Thursday, June 3, 2010

Taxing farm produce By Ahmad Fraz Khan

The government plans to levy value-added tax on agricultural produce and farmers do not seem to like the idea.

They are raising a series of objections and some of them are very valid ones. For example, they wonder whom the tax is going to benefit, why it is being done in an indecent haste, how government has decided the rate, what would be the growers’ recovery mechanism and why government does not sit with them to thrash things out?

Unfortunately, instead of answering the farmers’ concerns, the government is pushing the process through, ignoring farmers, industrialists, provincial governments etc.

The farmers’ dislike for VAT is based upon fears that it would burden the sector with additional 30 per cent taxation – 15 per cent tax on inputs and 15 per cent on outputs – pushing the cost of production correspondingly. This would turn the sector uncompetitive on international and regional markets.

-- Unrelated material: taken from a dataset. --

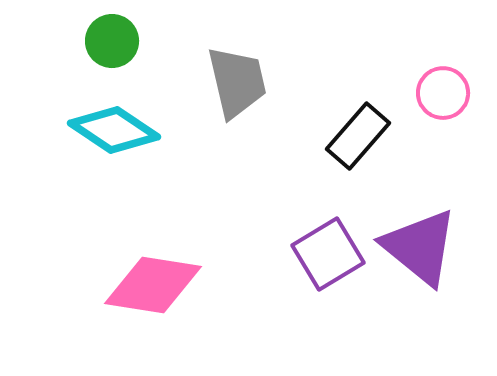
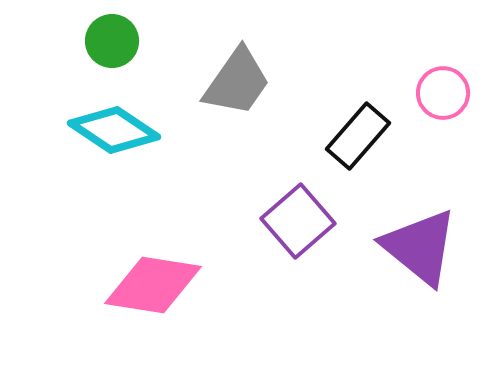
gray trapezoid: rotated 48 degrees clockwise
purple square: moved 30 px left, 33 px up; rotated 10 degrees counterclockwise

It is also the all-embracing nature of VAT that creates fears among the farmers. They know that VAT would take out exemptions that have so far saved small farmers – who, incidentally, are over 90 per cent of the growers. Most of these farming families are already living on, or below, the poverty line. The VAT would only push them down the line, creating a social chaos in hitherto poor but peaceful rural areas.

The VAT now threatens to end that social safety net of small farmers. That is what makes it politically and socially more sensitive issue.

Why government wants to impose a tax on produce, which is purely meant for value addition. It generates additional fears, and trust deficit between government and people make the matter worse. As reflected by the name, the VAT taxes value addition, not produce. The government plans to bring even agriculture produce – cotton, to begin with – this only makes the farmers nervous about the tax itself, and the government planning.

In VAT regime, all stakeholders of value-addition chain pay tax at every stage and recover it from the buyers, ultimately burdening the end consumer. In case of cotton, the end consumer is a European or American citizen. How would the farmers recover their tax, even if they pay. So is the case of rice, which is an overwhelmingly export crop.
“The farmers may be able to recover money in case of vegetable, which are sold in domestic market but recovering money from foreign buyers is a question mark,” says Shahid Kardar – former provincial finance minister. The farmers would have problem recovering their money in case of cotton and rice. What makes the VAT case scarier for farmers is that payment is certain and collection is not. The VAT would definitely increase their cost of production, but recovery process of their money is not as clear as collection, he says.

The farmers also wonder for whose benefit the government is slapping the VAT on their sector. The sector is already absorbing 44 per cent of country’s labour forces,95 per cent poor farmers who own less than 12.5 acres of land and 40 per cent of population living below the poverty line. All these people would drop down the poverty line once the VAT regime takes hold. Who would then benefit? It would certainly not benefit farmers who would pay more and earn less.

The utilisation of tax money has never inspired confidence among people to pay. No one is satisfied with the way government squanders tax payers’ money to benefit a small class of politicians, bureaucrats and their cronies. Widespread individual and institutional corruption does not encourage people to pay taxes, leave alone higher taxes for official corruption.

They also question where these loans are being spent, which make implementation of the VAT necessary. Billions of dollars are being taken as loan and people’s lives are being made difficult to ensure repayment. But where are they being spent? The government has not financed even one project in the agriculture sector from over $10 billion in loans and grants it received over the last two years. But it is asking the farming community to ensure repayment of the loans it never benefited from.

They also consider the government guilty of importing a philosophy from a different set of circumstances and people and trying implant here without noting indigenous realities, and doing so with an indecent haste. Singapore took two years before implementing VAT and neighbouring India kept it on hold for one year while Australia discussed it for six years. In Pakistan, the government wants to do it in six months.

They consider the tax rate even ridiculous. Even in developed countries, like Japan, Malaysia, Switzerland, Canada and Australia, the VAT rate is not more than 10 per cent. Pakistan wants to start it with 15 per cent.

In the final analysis, the farmers want government to sit with them and discuss all ramifications that the tax would entail, take them into confidence before taking the final leap.